Print, exactly as they stand, the lines below from the one that has "اصل کوششی برای" to the one that has "乎睜不開了，但是手卻很忙，仔細一看", inclusive, leaving out the pictures.

EXERCISE MATERIALS
※ ※ ※
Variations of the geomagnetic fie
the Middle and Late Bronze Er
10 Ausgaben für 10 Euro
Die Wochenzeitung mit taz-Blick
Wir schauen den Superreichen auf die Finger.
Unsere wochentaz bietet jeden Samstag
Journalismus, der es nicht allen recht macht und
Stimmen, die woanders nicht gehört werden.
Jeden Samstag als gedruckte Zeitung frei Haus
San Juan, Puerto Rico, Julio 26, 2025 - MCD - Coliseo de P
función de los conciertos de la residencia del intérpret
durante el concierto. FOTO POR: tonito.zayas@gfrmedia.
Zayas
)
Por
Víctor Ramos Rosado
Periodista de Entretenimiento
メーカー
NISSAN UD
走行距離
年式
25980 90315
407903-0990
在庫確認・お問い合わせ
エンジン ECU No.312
※ ※ ※
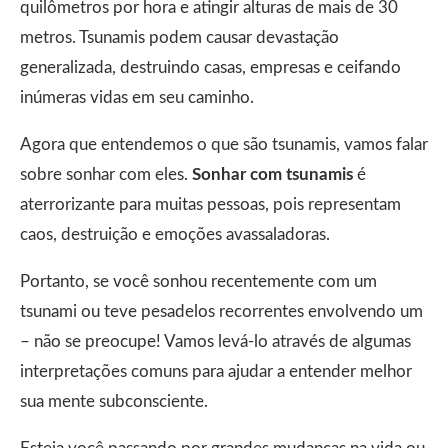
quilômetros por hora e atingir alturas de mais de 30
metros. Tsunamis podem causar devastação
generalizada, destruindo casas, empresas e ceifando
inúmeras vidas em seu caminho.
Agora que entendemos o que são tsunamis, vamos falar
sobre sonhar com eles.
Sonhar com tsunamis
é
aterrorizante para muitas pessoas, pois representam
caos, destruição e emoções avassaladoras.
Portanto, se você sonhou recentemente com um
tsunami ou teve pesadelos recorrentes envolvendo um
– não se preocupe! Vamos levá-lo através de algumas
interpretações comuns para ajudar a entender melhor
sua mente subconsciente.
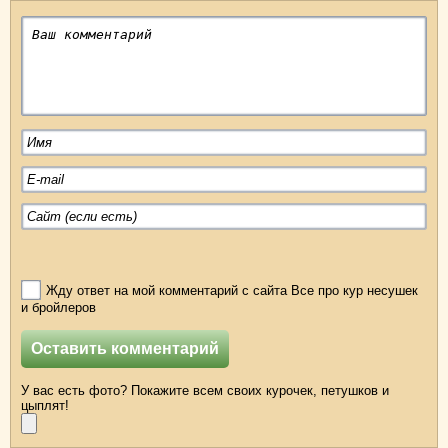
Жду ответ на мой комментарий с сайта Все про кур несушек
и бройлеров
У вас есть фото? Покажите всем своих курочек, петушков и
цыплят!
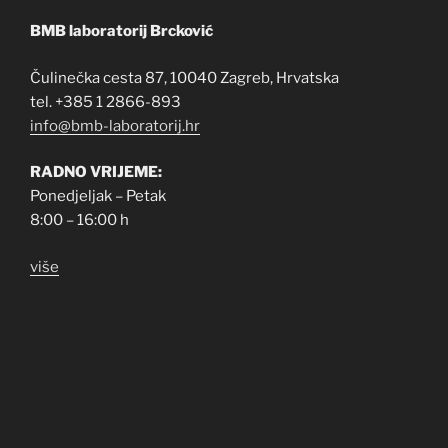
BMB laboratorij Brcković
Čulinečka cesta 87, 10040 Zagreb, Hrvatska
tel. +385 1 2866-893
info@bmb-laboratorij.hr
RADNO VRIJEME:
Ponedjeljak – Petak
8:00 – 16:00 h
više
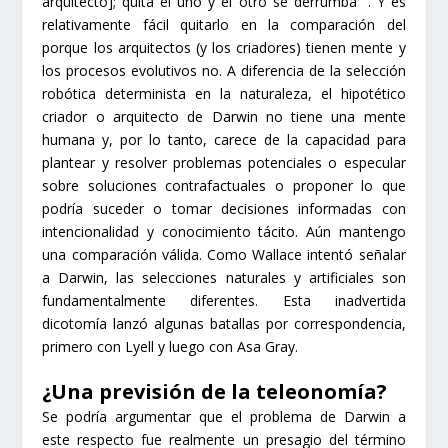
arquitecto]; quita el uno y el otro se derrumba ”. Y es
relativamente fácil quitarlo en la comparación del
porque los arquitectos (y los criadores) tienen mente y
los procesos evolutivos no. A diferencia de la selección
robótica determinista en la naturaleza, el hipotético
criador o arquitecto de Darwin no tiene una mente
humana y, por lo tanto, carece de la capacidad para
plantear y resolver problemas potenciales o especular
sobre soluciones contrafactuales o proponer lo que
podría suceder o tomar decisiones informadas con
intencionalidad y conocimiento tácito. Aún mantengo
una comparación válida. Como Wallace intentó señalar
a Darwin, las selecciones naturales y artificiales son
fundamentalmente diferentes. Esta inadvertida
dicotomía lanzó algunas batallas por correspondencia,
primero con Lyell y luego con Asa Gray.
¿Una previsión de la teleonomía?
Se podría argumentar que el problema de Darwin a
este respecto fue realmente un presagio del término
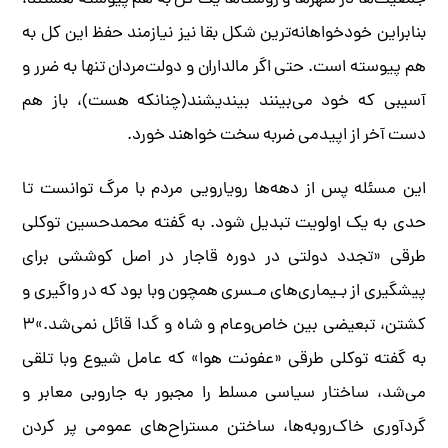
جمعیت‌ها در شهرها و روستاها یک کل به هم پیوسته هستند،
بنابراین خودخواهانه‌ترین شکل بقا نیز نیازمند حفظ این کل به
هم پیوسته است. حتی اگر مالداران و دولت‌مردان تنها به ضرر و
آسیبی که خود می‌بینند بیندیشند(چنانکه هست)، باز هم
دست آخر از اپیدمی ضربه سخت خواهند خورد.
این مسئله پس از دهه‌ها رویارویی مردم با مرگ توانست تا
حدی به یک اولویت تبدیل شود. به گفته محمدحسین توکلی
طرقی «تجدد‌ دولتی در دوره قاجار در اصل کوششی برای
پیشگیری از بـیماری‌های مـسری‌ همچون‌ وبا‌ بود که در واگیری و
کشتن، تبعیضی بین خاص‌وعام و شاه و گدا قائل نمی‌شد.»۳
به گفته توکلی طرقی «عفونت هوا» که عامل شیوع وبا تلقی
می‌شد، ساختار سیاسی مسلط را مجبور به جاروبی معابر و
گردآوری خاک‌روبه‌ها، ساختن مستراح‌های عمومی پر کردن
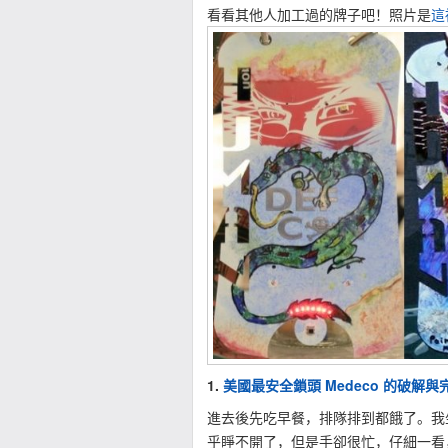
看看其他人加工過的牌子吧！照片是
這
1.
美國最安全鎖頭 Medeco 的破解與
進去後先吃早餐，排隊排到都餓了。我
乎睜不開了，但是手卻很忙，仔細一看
※ ※ ※
RESULT OF THIS EXERCISE
طرقی «تجدد‌ دولتی در دوره قاجار در اصل کوششی برای
پیشگیری از بـیماری‌های مـسری‌ همچون‌ وبا‌ بود که در واگیری و
کشتن، تبعیضی بین خاص‌وعام و شاه و گدا قائل نمی‌شد.»۳
به گفته توکلی طرقی «عفونت هوا» که عامل شیوع وبا تلقی
می‌شد، ساختار سیاسی مسلط را مجبور به جاروبی معابر و
گردآوری خاک‌روبه‌ها، ساختن مستراح‌های عمومی پر کردن
看看其他人加工過的牌子吧！照片是
這
1.
美國最安全鎖頭 Medeco 的破解與
進去後先吃早餐，排隊排到都餓了。我
乎睜不開了，但是手卻很忙，仔細一看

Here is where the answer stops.